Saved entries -
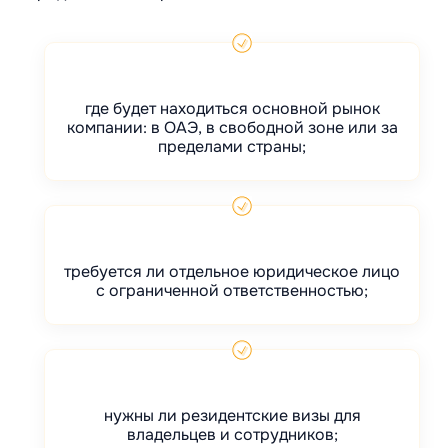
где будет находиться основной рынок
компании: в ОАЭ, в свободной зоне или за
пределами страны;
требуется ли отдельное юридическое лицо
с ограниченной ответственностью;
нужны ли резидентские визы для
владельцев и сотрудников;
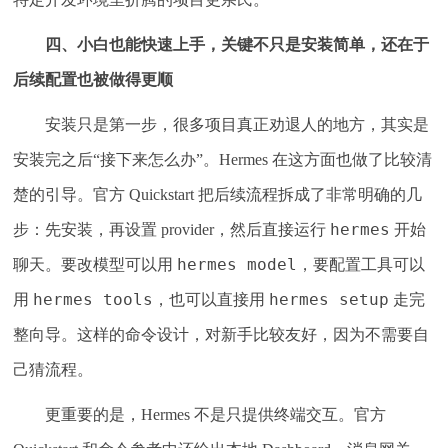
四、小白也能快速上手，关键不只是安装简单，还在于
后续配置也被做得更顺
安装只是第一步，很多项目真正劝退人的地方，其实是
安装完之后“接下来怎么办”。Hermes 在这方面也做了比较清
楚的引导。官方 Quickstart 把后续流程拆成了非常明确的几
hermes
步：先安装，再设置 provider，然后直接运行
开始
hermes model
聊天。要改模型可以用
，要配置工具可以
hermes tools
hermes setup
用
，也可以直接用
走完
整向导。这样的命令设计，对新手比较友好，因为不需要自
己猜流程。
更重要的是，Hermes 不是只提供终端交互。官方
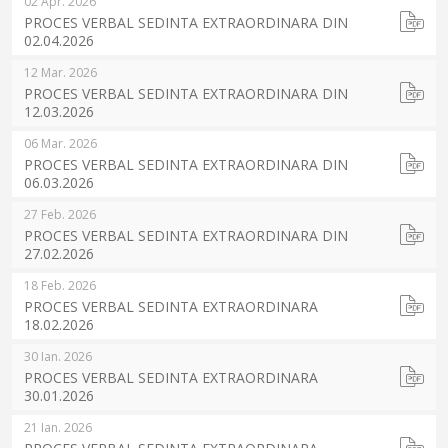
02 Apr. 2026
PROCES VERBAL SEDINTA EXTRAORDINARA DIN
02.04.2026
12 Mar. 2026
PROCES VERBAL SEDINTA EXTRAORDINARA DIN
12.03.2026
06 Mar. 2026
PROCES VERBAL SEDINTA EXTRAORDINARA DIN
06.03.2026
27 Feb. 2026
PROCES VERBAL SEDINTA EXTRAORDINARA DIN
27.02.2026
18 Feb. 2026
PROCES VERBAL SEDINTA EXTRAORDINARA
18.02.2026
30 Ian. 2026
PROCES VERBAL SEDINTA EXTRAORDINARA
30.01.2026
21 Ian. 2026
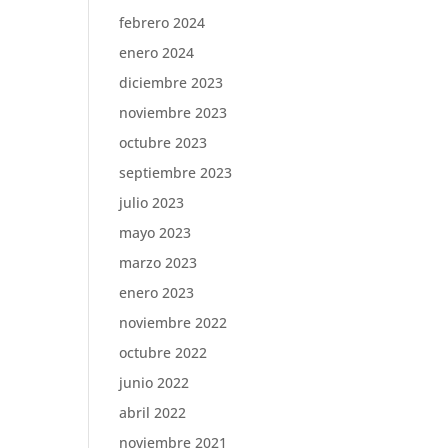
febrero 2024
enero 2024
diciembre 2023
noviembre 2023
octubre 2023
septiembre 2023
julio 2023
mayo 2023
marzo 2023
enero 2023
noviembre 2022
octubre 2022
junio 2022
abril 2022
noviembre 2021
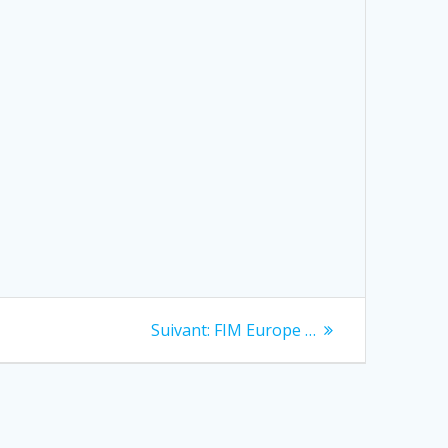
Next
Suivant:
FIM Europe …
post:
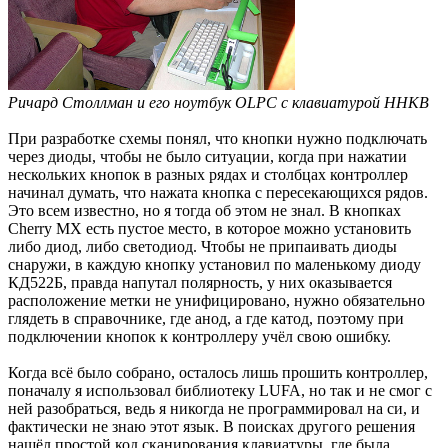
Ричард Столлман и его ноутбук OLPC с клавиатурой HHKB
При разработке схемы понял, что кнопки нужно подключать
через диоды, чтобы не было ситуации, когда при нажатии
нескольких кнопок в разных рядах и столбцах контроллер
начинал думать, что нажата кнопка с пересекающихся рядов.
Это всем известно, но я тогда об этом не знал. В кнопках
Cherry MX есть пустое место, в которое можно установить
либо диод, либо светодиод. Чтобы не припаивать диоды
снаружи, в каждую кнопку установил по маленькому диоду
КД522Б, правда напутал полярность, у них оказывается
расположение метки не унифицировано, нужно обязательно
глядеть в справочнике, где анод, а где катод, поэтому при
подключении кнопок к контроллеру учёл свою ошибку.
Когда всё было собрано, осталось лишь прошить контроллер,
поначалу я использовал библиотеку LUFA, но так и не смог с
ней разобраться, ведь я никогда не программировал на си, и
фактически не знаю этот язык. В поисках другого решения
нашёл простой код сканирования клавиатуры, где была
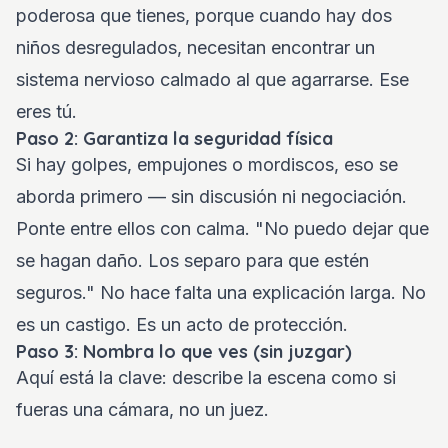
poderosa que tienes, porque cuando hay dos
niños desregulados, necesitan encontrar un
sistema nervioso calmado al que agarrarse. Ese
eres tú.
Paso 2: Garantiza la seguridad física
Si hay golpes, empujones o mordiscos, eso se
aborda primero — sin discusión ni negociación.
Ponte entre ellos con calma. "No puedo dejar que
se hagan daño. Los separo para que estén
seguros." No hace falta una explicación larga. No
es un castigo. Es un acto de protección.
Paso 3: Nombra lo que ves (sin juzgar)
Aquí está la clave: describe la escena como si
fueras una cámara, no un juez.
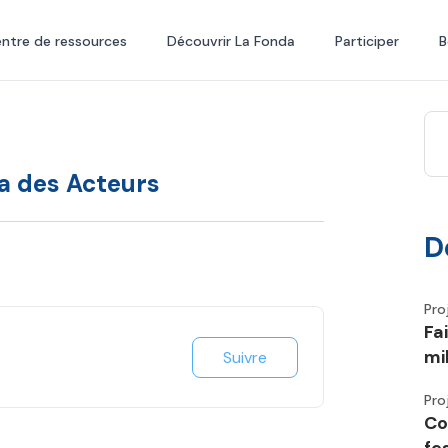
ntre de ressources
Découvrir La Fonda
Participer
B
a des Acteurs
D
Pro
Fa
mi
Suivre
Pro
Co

WORK TO COMPLETE - Keep every word of the data as it is when you write it out, but drop the pictures.

ANSWER SECTION -
где будет находиться основной рынок
компании: в ОАЭ, в свободной зоне или за
пределами страны;
требуется ли отдельное юридическое лицо
с ограниченной ответственностью;
нужны ли резидентские визы для
владельцев и сотрудников;
四、小白也能快速上手，关键不只是安装简单，还在于
后续配置也被做得更顺
安装只是第一步，很多项目真正劝退人的地方，其实是
安装完之后“接下来怎么办”。Hermes 在这方面也做了比较清
楚的引导。官方 Quickstart 把后续流程拆成了非常明确的几
hermes
步：先安装，再设置 provider，然后直接运行
开始
hermes model
聊天。要改模型可以用
，要配置工具可以
hermes tools
hermes setup
用
，也可以直接用
走完
整向导。这样的命令设计，对新手比较友好，因为不需要自
己猜流程。
更重要的是，Hermes 不是只提供终端交互。官方
02 Apr. 2026
PROCES VERBAL SEDINTA EXTRAORDINARA DIN
02.04.2026
12 Mar. 2026
PROCES VERBAL SEDINTA EXTRAORDINARA DIN
12.03.2026
06 Mar. 2026
PROCES VERBAL SEDINTA EXTRAORDINARA DIN
06.03.2026
27 Feb. 2026
PROCES VERBAL SEDINTA EXTRAORDINARA DIN
27.02.2026
18 Feb. 2026
PROCES VERBAL SEDINTA EXTRAORDINARA
18.02.2026
30 Ian. 2026
PROCES VERBAL SEDINTA EXTRAORDINARA
30.01.2026
21 Ian. 2026
febrero 2024
enero 2024
diciembre 2023
noviembre 2023
octubre 2023
septiembre 2023
julio 2023
mayo 2023
marzo 2023
enero 2023
noviembre 2022
octubre 2022
junio 2022
abril 2022
noviembre 2021
Next
Suivant:
FIM Europe …
post:
Ричард Столлман и его ноутбук OLPC с клавиатурой HHKB
При разработке схемы понял, что кнопки нужно подключать
через диоды, чтобы не было ситуации, когда при нажатии
нескольких кнопок в разных рядах и столбцах контроллер
начинал думать, что нажата кнопка с пересекающихся рядов.
Это всем известно, но я тогда об этом не знал. В кнопках
Cherry MX есть пустое место, в которое можно установить
либо диод, либо светодиод. Чтобы не припаивать диоды
снаружи, в каждую кнопку установил по маленькому диоду
КД522Б, правда напутал полярность, у них оказывается
расположение метки не унифицировано, нужно обязательно
глядеть в справочнике, где анод, а где катод, поэтому при
подключении кнопок к контроллеру учёл свою ошибку.
Когда всё было собрано, осталось лишь прошить контроллер,
поначалу я использовал библиотеку LUFA, но так и не смог с
ней разобраться, ведь я никогда не программировал на си, и
фактически не знаю этот язык. В поисках другого решения
нашёл простой код сканирования клавиатуры, где была
poderosa que tienes, porque cuando hay dos
niños desregulados, necesitan encontrar un
sistema nervioso calmado al que agarrarse. Ese
eres tú.
Paso 2: Garantiza la seguridad física
Si hay golpes, empujones o mordiscos, eso se
aborda primero — sin discusión ni negociación.
Ponte entre ellos con calma. "No puedo dejar que
se hagan daño. Los separo para que estén
seguros." No hace falta una explicación larga. No
es un castigo. Es un acto de protección.
Paso 3: Nombra lo que ves (sin juzgar)
Aquí está la clave: describe la escena como si
fueras una cámara, no un juez.
ntre de ressources
Découvrir La Fonda
Participer
B
a des Acteurs
D
Pro
Fa
mi
Suivre
Pro
Co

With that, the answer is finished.